Mimi is a reluctant actress, forced into the profession by her mother to continue in her family legacy. Mimi would rather go to med school, but her controlling mother will hear none of it. It doesn’t matter that Mimi has stage fright. Her current torture is playing Juliet in her family’s theater.
Troy is a self-centered teenage pop star whose agent has decided that taking on the role of Romeo will be good for ratings, despite the fact that he’s not very good at acting.
Through some magical shenanigans, Mimi and Troy end up thrown into the world of Shakespeare’s Romeo and Juliet, only things are not as they are supposed to be. Simply being in the story has changed it, and Mimi decides that she’s going to change it for the better.
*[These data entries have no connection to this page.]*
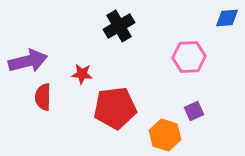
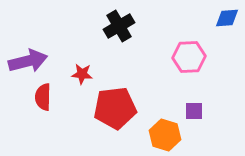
purple square: rotated 24 degrees clockwise
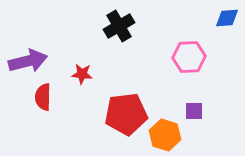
red pentagon: moved 11 px right, 6 px down
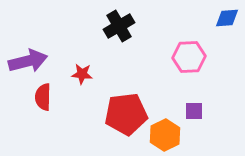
orange hexagon: rotated 16 degrees clockwise
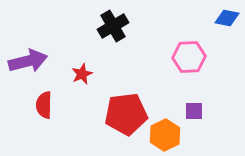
blue diamond: rotated 15 degrees clockwise
black cross: moved 6 px left
red star: rotated 30 degrees counterclockwise
red semicircle: moved 1 px right, 8 px down
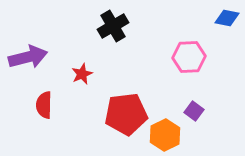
purple arrow: moved 4 px up
purple square: rotated 36 degrees clockwise
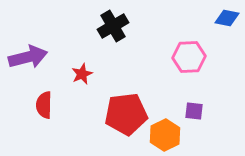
purple square: rotated 30 degrees counterclockwise
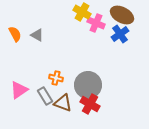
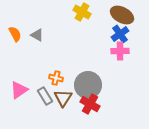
pink cross: moved 24 px right, 28 px down; rotated 24 degrees counterclockwise
brown triangle: moved 5 px up; rotated 42 degrees clockwise
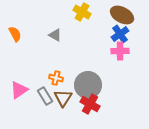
gray triangle: moved 18 px right
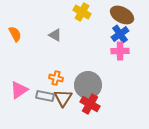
gray rectangle: rotated 48 degrees counterclockwise
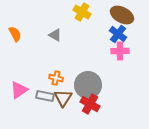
blue cross: moved 2 px left; rotated 18 degrees counterclockwise
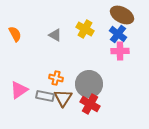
yellow cross: moved 3 px right, 17 px down
gray circle: moved 1 px right, 1 px up
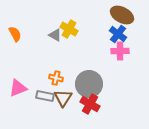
yellow cross: moved 16 px left
pink triangle: moved 1 px left, 2 px up; rotated 12 degrees clockwise
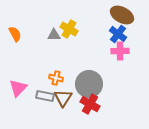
gray triangle: moved 1 px left; rotated 32 degrees counterclockwise
pink triangle: rotated 24 degrees counterclockwise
Some of the characters are a bit tropy – Troy is very self-centered, and is kind of a caricature of a teen pop star. But he handles certain situations well, and does open up a bit. I feel like he grows the most as a character. Mimi quickly finds the similarities between herself and Juliet and tries to help the girl. Juliet is the age she’s supposed to be and acts accordingly, albeit a bit more mischievous than Shakespeare indicates. There are also some absolutely ridiculous characters, like the hairdresser. Mimi knows that they are in a story, and that the world around them isn’t real. But she and Troy are still stuck there until they can figure out how to get out. Mimi gains confidence in herself and her abilities as the story goes on.
I mean, this isn’t a great work of high literature by any means. There are a few realistic moments, though. There is a bit of violence that may be disturbing or triggering for some people. And the reaction of both mothers doesn’t quite seem in character, especially Mimi’s mother. The end does move along quickly, like the class period was about to end and we needed to finish the lesson before the bell. But that goes along with the story being told from Mimi’s perspective, as well as the writing style being that of a college student at times. So not the best, but still an enjoyable read. It might be a fun accompaniment to the actual Shakespearean play, especially for a younger teen audience.